Reinitializing PySpark

Sometimes I look at the code I’ve written and I know I’m going to hell.

At $WORK I encountered a weird bug - some tests that relied on pyspark for executing SQL were failing. The failure mode was the following message:

java.lang.IllegalArgumentException: Cannot initialize FileIO implementation org.apache.iceberg.aws.s3.S3FileIO: Cannot find constructor for interface org.apache.iceberg.io.FileIO

This was odd, because the code we used to create the SparkSession instance looked like this:

SparkSession.builder.appName("foo")
.config(
    "spark.jars.packages",
    "org.apache.iceberg:iceberg-spark-runtime-3.4_2.12:1.5.2,"
    "software.amazon.awssdk:bundle:2.19.13,"
    "software.amazon.awssdk:url-connection-client:2.19.13,",
)
...
.getOrCreate()

We’re definitely including the right set of jars to provide S3FileIO so what gives?

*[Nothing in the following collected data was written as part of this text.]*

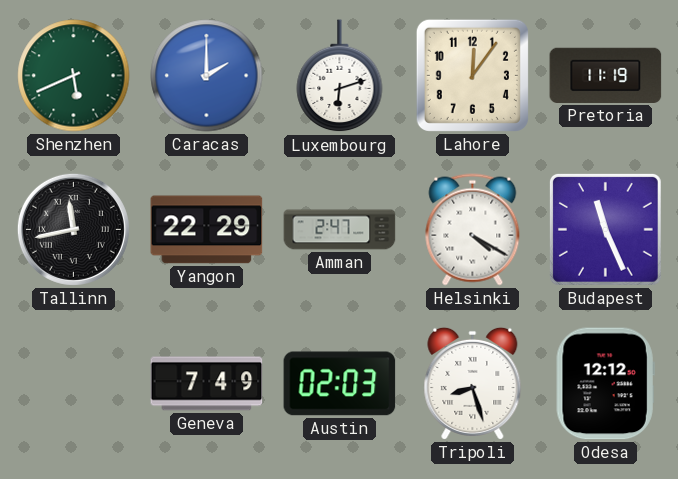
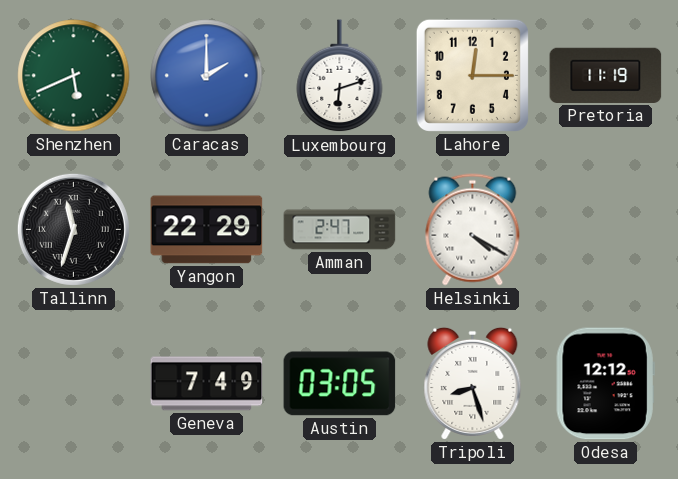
Lahore: 12:06 -> 12:15
Tallinn: 11:43 -> 11:33
Budapest: 11:26 -> none
Austin: 02:03 -> 03:05
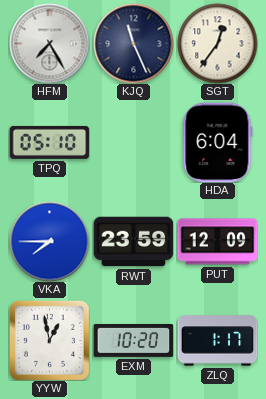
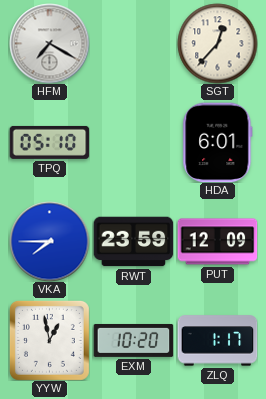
HFM: 7:25 -> 7:20
KJQ: 11:26 -> none
SGT: 12:36 -> 12:37
HDA: 6:04 -> 6:01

After poking around I realized that the culprit wasn’t the setup for this particular test, but the test before it, which did:

SparkSession.builder.appName("bar")
.config(
    "spark.jars.packages",
    "org.apache.iceberg:iceberg-spark-runtime-3.4_2.12:1.5.2"
)
...
.getOrCreate()

This lead me to the extremely fun realization that getOrCreate will do exactly what it says - it will always try to get an existing instance, even if the configuration differs. Looking around online, I found other reports matching the same behavior, and a general sense of defeat - having differing configurations in pyspark is simply a no-go. Even if you stop an existing session, the underlying JVM process will live on until the python process ends, and future SparkSession.Builders will not be able to change the set of jars. While for our particular usecase, it was okay to just use the super set of jars everywhere, I couldn’t help but feel like there must be a way to reset the state and create a totally new instance. After a bit of poking, I found one:

from pyspark import SparkContext

if SparkContext._gateway:
    SparkContext._gateway.proc.kill()
    SparkContext._gateway = None
    SparkContext._jvm = None

…so cursed. This will invalidate all existing references to sessions, and will do weird things if you have an sessions that aren’t stopped, so use at your own risk.

Written on June 20, 2024